# Activity:
Beginning at the line that contains "Torriden楽天市場店", reproduce the entries below exactly, ending with the line that contains "Ajouter au panier". Omit each picture.
Given data START
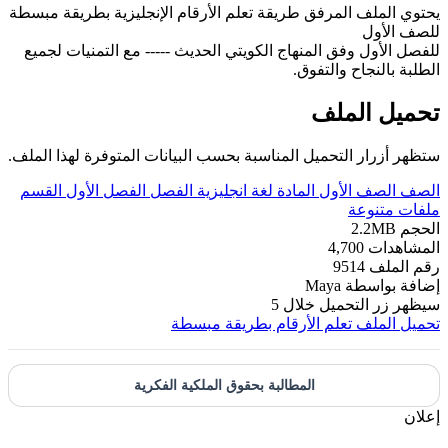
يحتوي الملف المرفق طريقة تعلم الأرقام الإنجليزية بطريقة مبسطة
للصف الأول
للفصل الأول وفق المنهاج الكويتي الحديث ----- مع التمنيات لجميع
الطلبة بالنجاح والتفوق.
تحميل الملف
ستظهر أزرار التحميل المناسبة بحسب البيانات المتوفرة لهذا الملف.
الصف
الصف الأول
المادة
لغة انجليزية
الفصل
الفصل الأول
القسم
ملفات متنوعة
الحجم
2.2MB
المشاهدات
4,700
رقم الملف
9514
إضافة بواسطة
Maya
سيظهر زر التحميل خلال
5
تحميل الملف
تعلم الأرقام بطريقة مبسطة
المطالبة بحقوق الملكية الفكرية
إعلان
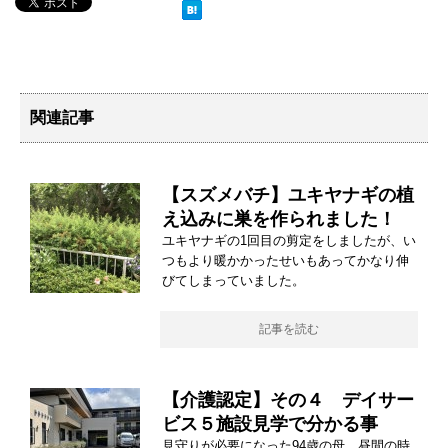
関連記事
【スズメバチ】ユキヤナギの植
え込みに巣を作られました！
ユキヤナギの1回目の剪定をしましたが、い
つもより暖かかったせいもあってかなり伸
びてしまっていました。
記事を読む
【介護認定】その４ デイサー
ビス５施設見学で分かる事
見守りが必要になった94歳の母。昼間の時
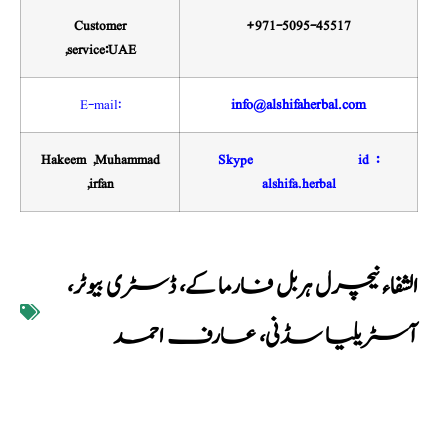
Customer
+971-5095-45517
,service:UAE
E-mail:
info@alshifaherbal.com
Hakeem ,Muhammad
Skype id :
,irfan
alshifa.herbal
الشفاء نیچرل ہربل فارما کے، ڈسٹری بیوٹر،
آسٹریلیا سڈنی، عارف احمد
Given data END
Given data START
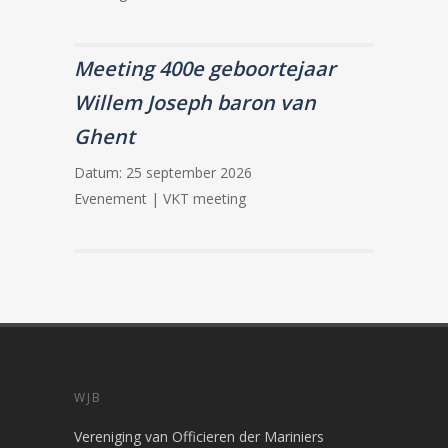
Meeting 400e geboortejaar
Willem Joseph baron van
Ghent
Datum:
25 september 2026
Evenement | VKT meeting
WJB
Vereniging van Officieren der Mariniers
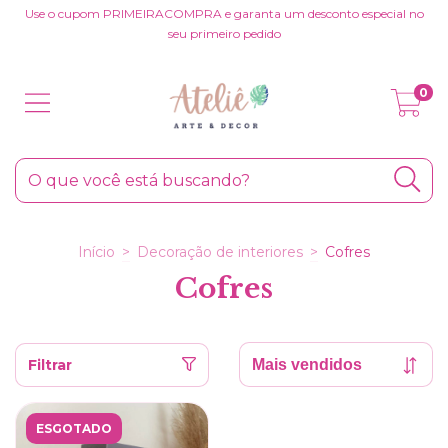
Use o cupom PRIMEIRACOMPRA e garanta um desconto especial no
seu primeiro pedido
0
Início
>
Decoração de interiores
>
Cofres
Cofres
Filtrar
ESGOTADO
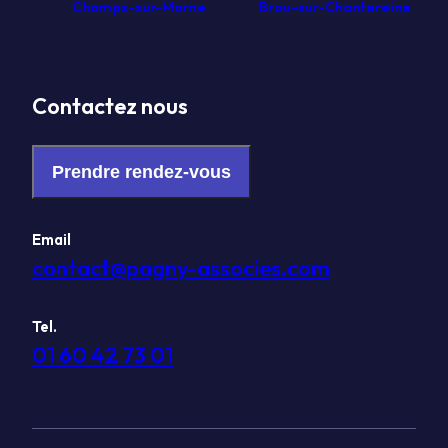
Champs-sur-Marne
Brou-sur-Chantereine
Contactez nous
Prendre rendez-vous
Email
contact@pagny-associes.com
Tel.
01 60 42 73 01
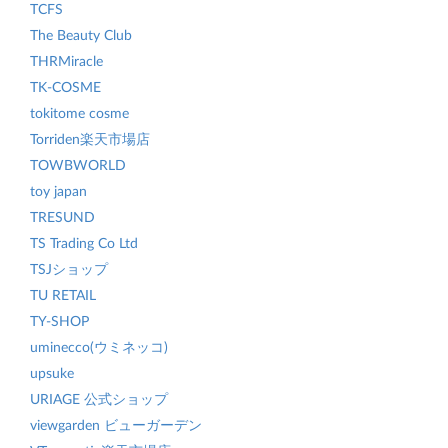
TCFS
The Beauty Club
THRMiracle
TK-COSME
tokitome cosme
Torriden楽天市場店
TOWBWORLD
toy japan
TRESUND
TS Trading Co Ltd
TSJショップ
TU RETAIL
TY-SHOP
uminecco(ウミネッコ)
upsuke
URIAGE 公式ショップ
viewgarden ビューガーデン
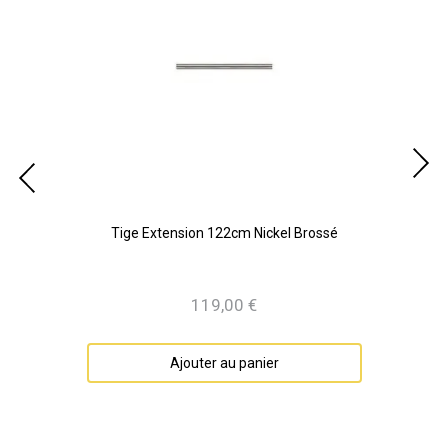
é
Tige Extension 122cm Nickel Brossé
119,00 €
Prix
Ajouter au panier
Given data END
# Exercise answer:
Torriden楽天市場店
TOWBWORLD
toy japan
TRESUND
TS Trading Co Ltd
TSJショップ
TU RETAIL
TY-SHOP
uminecco(ウミネッコ)
upsuke
URIAGE 公式ショップ
viewgarden ビューガーデン
é
Tige Extension 122cm Nickel Brossé
119,00 €
Prix
Ajouter au panier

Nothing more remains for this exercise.